Quote:
Originally Posted by Aaron W.
The only part of your statement that I deny is the charge of misogyny. I would agree that it's sexist (it's clearly prejudicial based on gender) and I would even consent that it's harmful in at least some elements of its application.
But I just find that the misogyny accusation to be mostly empty. I view it similarly to those who are quick to raise the "racist" label is used by some in order to attempt to shout down disagreement. The repetition of the term does not count as either evidence or an argument.
How interesting. I noted before how, despite repeated queries, all the "wiggling and hoop jumping you will go through to avoid giving even the slightest form of condemnation of [the] policy". It was something that you "think it's something that's neither here nor there, that you defend not having an opinion on. Yet here Original Position comes in and immediately you are coming out agreeing the policy is harmful.

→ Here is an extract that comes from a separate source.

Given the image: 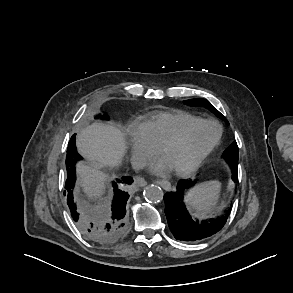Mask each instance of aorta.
<instances>
[{"instance_id": "762f6f07", "label": "aorta", "mask_w": 293, "mask_h": 293, "mask_svg": "<svg viewBox=\"0 0 293 293\" xmlns=\"http://www.w3.org/2000/svg\"><path fill=\"white\" fill-rule=\"evenodd\" d=\"M144 198L148 202L158 203L163 199V190L157 185H148L144 189Z\"/></svg>"}]
</instances>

The line of defence that you have uttered and Lemonzest tacitly endorsed - that organizations
can do things and you don't care to comment on whether those things are good - is one I find to be entirely empty. There is nothing about it being an organization that prevents one from criticizing strongly its policies. But I doubt you would even consistently apply such a defence.
Imagine that instead the church restrict black people from positions of authority. When asked your view on this policy would your only utterance be "These are organizational decisions that are left to individual organizations to determine"? Imagine that instead it is a government, say the Canadian government that prevents women and/or blacks from being elected. From voting. From owning land. Are these just organizational decisions that are left to individual organizations to determine? Imagine it is Apple, that as matter of policy no woman or black person is allowed to work at Apple (and all the nondiscrimination laws didn't exist that would prevent this policy). Since we don't have any western examples outside of religion of women being restricted from positions of authority (you failed to come up with a single example despite claiming many, many examples existed), we can take the policy of women not being allowed to drive in Saudi Arabia.

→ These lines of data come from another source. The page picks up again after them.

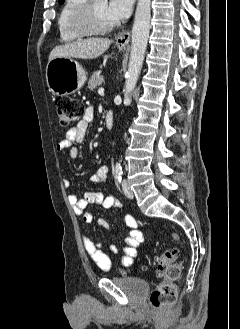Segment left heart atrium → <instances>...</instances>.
<instances>
[{
	"label": "left heart atrium",
	"mask_w": 240,
	"mask_h": 329,
	"mask_svg": "<svg viewBox=\"0 0 240 329\" xmlns=\"http://www.w3.org/2000/svg\"><path fill=\"white\" fill-rule=\"evenodd\" d=\"M133 0H109L106 6V16L112 22H119L129 17Z\"/></svg>",
	"instance_id": "obj_1"
}]
</instances>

Yes, for all of these, you can appeal to some libertarian principle that people can organize themselves as they wish. But regardless of that idea, one can still nonetheless step in and condemn things and say no, it is wrong to restrict women from political office, and so forth down the list of examples.

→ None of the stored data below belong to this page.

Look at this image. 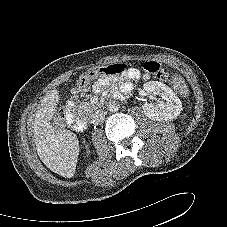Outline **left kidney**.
I'll list each match as a JSON object with an SVG mask.
<instances>
[{
	"instance_id": "obj_1",
	"label": "left kidney",
	"mask_w": 227,
	"mask_h": 227,
	"mask_svg": "<svg viewBox=\"0 0 227 227\" xmlns=\"http://www.w3.org/2000/svg\"><path fill=\"white\" fill-rule=\"evenodd\" d=\"M144 90L153 96H160L156 104L145 103L142 108L145 115L156 121L177 118L182 111V103L175 92L158 81H150L143 85Z\"/></svg>"
}]
</instances>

Now to this bit about misogyny. You seem to have forgotten that not only did I not use the term as an argument or evidence, but I explicitly denied that I was doing this. I explained that I thought the term was the appropriate label, but that if you wanted to get all semantic about the appropriateness of the label, it was the underlying concept that I was opposing. If you don't want to call this clearly sexist and harmful policy misogynistic, well fine, but I object because of the harm it causes not because I happen to label that harm misogynistic. For both of the two terms (anachronistic being the other) we have seen how your objection to its use was an objection to something I simply wasn't doing.